Thursday, January 10, 2013

The "TRAP" of going Direct

SEBI has allowed Mutual Funds to have a Separate NAV for investors investing Directly. This Separate NAV will have a lower expense ratio and is expected to benefit for "very long term " investors.

As usual, the "experts" have started advocating of going direct to Mutual Funds bypassing the Advisors.
 Was in ICICI AMC office the other day regarding a query.
A walk in customer comes in and asks for "Direct Plan Details".
The clerk at the Reception said "yes sir, Direct is good, NAV is very cheap and you will make huge profit".
Customer : "I want to invest in International Fund, which is the Best"?
The Clerk "sir, ICICI is the BEST in the industry. You can blindly go for the same. Come sir, I will help you fill the application".
I could only laugh at the ignorance of both the clerk and the customer.
ICICI Indo Asia Fund which the clerk was referring not even in the list of Top International funds according to Valueresearch list and the Fund has been, in fact, listed under EQUITY - LARGE CAP and the clerk had the audacity to recommend this Fund as a International Fund.
Of course, the Clerk obviously will not recommend his rivals fund such as L&T Global Real Assets fund or the DSP BLACKROCK Natural Resources and New Energy Fund.
Expect more of such Non-sense recommendations when you go DIRECT!!
 you should avail of the Direct Plan only if you have the expertise to choose the best funds for your portfolio.
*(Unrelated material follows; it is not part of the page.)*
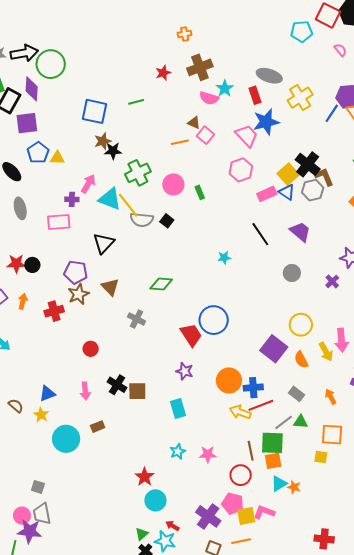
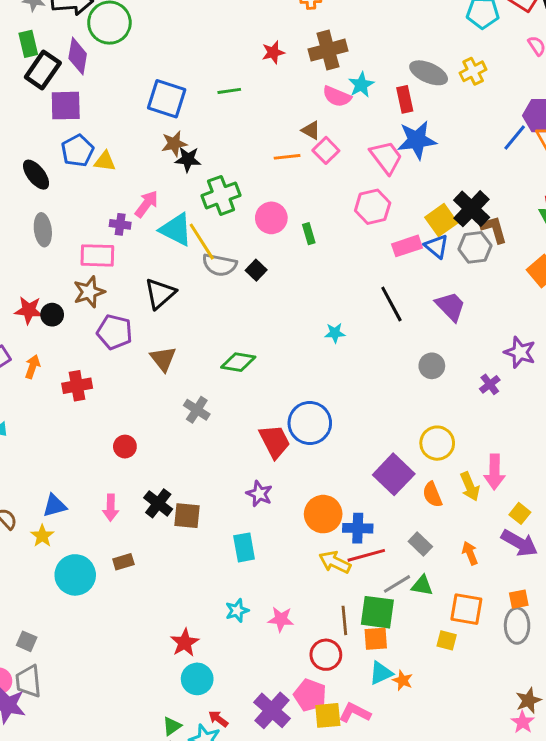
yellow cross: (300, 98) -> (473, 71), moved, size x0.7
brown star: (79, 294) -> (89, 292), moved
The difference between the best and worst performing funds in India can be quite large.
Therefore, it would be quite unwise to avoid an advisor just to cut corners on expenses. This could you cost you quite a bit in terms of sacrifice on long-term returns. 
 After a deluge of statements, scattered investments, and ad-hoc decisions later, investors will realize that going cheap was not worth it.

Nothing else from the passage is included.